Thanks for all of the feedback yesterday in the comments. Based on what I heard, I’m going to experiment with 1-2 short posts per week that capture a profound idea in a memorable way you can carry with you and chew on.
Today’s post is personal. Growing up, I would come across authors who had their career made by just one big idea. So, I started looking into how I could find my own. Instead of idea nirvana, I ended up being perpetually frustrated by generic advice that left me with more questions than answers.
Some expert would inevitably say, “Ok. First, you have to find an amazing idea! Then you have to…”
They’d quickly move on to step #2 without actually sharing how to find a big idea. My question was always, “Where are all these big ideas that I can just easily get?”
So I went on a quest to better understand where great ideas come from, and this post is the synthesis of everything I learned.
This TED Talk Shows The Risk Of Doing Things From Scratch
Source: Full TED Talk (11 min)
This Video Holds An Important Lesson For All Thought Leaders
In this TED Talk, Thomas Thwaites recounts the year he spent building a toaster from scratch.
The effort is impressive.
The results aren’t.
But, through it all, he teaches a fundamental lesson that I haven’t forgotten in over a decade.
This video beautifully demonstrates how dependent we are on humanity’s collective knowledge to build anything.
Even a cheap toaster is the synthesis of hundreds of insights in several fields over hundreds of years (if not thousands).
When it comes to physical products, we don’t try to create things from scratch. We know better. So when we want a phone, we don’t attempt to smelt iron. When we want clothing, we don’t go to a farm to sheer sheep. And when product creators want to build something original, they start by building on top of what has been built before like, Thomas Edison:
When I want to discover something, I begin by reading everything that has been done along that line in the past… I see what has been accomplished at great labor and expense in the past. I gather data of many thousands of experiments as a starting point, and then I make thousands more.
—Thomas Edison
Yet, when it comes to the ephemeral world of ideas, most people lose perspective.
Most aspiring thought leaders forget that ideas are no different than physical products.
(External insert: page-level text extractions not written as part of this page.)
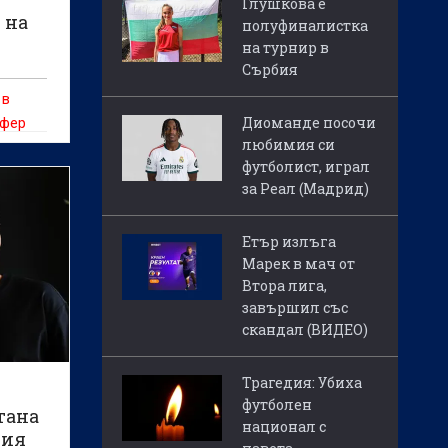
Глушкова е
 на
полуфиналистка
на турнир в
Сърбия
 в
Диоманде посочи
сфер
любимия си
футболист, играл
за Реал (Мадрид)
Етър излъга
Марек в мач от
Втора лига,
завършил със
скандал (ВИДЕО)
Трагедия: Убиха
футболен
тана
национал с
гия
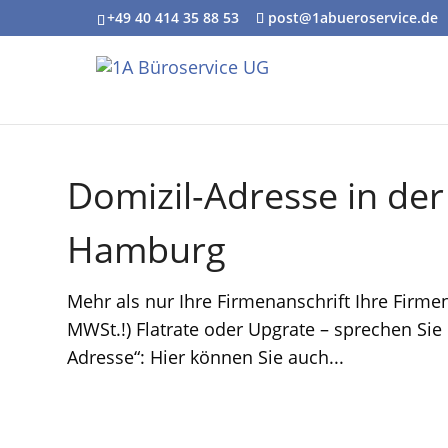
+49 40 414 35 88 53
post@1abueroservice.de
Domizil-Adresse in de
Hamburg
Mehr als nur Ihre Firmenanschrift Ihre Firme
MWSt.!) Flatrate oder Upgrate – sprechen Sie
Adresse“: Hier können Sie auch...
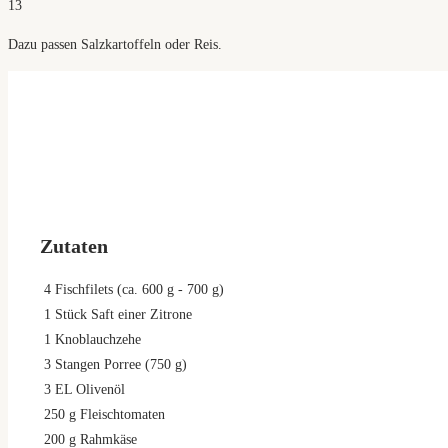
13
Dazu passen Salzkartoffeln oder Reis.
Zutaten
4
Fischfilets (ca. 600 g - 700 g)
1
Stück Saft einer Zitrone
1
Knoblauchzehe
3
Stangen Porree (750 g)
3
EL Olivenöl
250
g
Fleischtomaten
200
g
Rahmkäse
Almost every idea we use is the combination of many insights from many people over a long period of time.
Therefore, we shouldn’t just invent ideas from scratch, because it’s a waste of time. Rather we should learn the best of what has already been figured out and then build on that.
Since most aspiring thought leaders miss this, they don’t build on adjacent and historical insights. As a result, social media is flooded with mediocre hot takes of people thinking they are original when they’re not.
When I internalized the lesson of the toaster as a thought leader, I decided to spend 80% of my “writing” time on research.
All of this context introduces us to one of the most fundamental mental models for thought leaders that I use every single day…
Introducing The Idea Evolution Mental Model
Myth:
Many would-be thought leaders sit around and try to create big ideas by hoping for an extraordinary insight simply by writing out their thoughts.
This is like immaculate conception. It’s like a woman who isn’t pregnant trying to have a baby by pushing.
Reality:
Ideas actually arrive through a process that is akin to evolution:
Collect lots of diverse knowledge units (research)
Mix and match those units (thinking)
Experiment to see which combos work (testing)
Package the best combos in interesting ways (packaging)
Other people’s ideas that seem to be huge leaps forward to us are ALWAYS the result of small hunches developed over a long period of time.
Implication: The power of the idea evolution is backed up by tons of research and case studies (links in this article). And, when you apply it to your idea production process, it completely changes how you spend your time as a thought leader.
Today’s Game Plan
Hundreds Of Hours Of Research Uncovered The Idea Evolution Mental Model. I share the specific books, articles, and academic papers that helped me understand the idea evolution mental model.
Countless Cases Of Idea Evolution. I share quotes from many of the greatest thinkers in history swearing by the power of idea evolution. Before adopting something new, it’s valuable to see how widely beneficial it is.
The Idea Evolution Workflow (paid subscribers only). I share the specifics of how I completely reinvented my workflow based on the idea evolution mental model.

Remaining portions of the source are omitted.